Re: Acrimonious words on C vs. Modula-2

	In the interests of reducing net-traffic I held a private email
discussion with mmw about this language debate, and I think the main
point of it all came down to this:

	There seem to be something like five generations of languages,
and each should really be judged within it's class.  First: assembler,
second: Fortran, Basic, etc., (no data structures of any kind, except for
kludging with arrays), third: C, Pascal, Modula-2, etc. (procedural languages
that require a lot of programmer bookkeeping (especially in the realm
of memory management), nice generalized data structures, but no
data type extensibility or easy way to add new operators, however they
make great high-level assemblers), fourth: Object LISP, C++, CLU, Flavors,
Smalltalk, etc. (object-oriented languages which allow property
inheritance, etc., quite easily and with a streamlined, consistent
syntax), fifth: Prolog (logic programming).  I, for one, think logic programming
has certain disadvantages, not the least of which is the paradigm of
problem solving which invovles assignment of discrete truth values and
labels to objects, a method which I think will not lead to true AI.
(I would personally favor a different fifth-generation language,
perhaps the "cousin" of the logic-programming generation, which
is heavily based on a massively-parallel description of problem
solving involving pattern-recognition and generation of new abstract
categories in a "fuzzy", "neural-net" kind of way, which has been shown
to be quite successful in test cases, in particular, in coming up with
new "concepts" and recognizing relationships that were not originally explicitly
laid out, recognizing new, never-before-seen cases and so forth.)

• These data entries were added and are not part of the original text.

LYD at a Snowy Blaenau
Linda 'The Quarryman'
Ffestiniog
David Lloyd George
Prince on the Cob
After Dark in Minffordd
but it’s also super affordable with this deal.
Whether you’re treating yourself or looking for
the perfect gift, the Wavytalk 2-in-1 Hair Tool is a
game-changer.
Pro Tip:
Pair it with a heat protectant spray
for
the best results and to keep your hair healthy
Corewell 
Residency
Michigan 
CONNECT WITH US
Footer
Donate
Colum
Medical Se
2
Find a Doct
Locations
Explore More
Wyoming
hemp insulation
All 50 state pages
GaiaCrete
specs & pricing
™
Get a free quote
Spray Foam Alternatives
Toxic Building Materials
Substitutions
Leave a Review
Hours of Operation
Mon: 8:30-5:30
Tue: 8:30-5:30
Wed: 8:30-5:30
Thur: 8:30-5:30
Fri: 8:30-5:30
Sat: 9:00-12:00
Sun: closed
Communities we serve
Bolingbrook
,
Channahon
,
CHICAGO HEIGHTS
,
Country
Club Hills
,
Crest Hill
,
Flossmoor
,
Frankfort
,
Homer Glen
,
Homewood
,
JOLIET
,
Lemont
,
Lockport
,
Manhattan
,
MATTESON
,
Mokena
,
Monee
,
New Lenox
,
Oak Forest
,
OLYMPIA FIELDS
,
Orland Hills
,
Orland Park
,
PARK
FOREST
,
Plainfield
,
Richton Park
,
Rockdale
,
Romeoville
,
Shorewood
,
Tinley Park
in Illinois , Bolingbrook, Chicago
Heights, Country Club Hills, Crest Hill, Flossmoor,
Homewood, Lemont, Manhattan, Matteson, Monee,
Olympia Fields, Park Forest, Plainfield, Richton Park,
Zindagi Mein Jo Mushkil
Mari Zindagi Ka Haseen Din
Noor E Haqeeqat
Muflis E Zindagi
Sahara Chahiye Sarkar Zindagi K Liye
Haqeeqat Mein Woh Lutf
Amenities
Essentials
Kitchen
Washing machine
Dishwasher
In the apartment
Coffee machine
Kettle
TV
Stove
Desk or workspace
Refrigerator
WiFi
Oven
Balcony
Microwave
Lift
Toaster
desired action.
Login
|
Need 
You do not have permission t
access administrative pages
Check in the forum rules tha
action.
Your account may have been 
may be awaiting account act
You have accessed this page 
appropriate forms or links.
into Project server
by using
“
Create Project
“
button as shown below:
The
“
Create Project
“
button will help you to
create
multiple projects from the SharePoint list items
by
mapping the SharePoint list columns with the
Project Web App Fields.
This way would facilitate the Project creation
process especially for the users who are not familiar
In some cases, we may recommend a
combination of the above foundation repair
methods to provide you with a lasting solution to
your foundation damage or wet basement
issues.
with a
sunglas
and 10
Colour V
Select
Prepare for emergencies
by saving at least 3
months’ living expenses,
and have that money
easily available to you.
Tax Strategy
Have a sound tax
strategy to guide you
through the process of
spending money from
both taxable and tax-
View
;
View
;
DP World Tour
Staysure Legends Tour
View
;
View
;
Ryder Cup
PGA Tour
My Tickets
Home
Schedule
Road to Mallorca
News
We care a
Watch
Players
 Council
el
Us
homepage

	The upshot of this is that from a fourth-generation perspective,
C is highly deficient, but this is natural, since it is a third-generation
language.  Mike had no problems with the idea that C is a very useful
and elegant language for handling assembly-language type problems;
in fact, he felt C was the best of that generation of language.  It just
isn't an AI language, which need to be fourth-generation or above.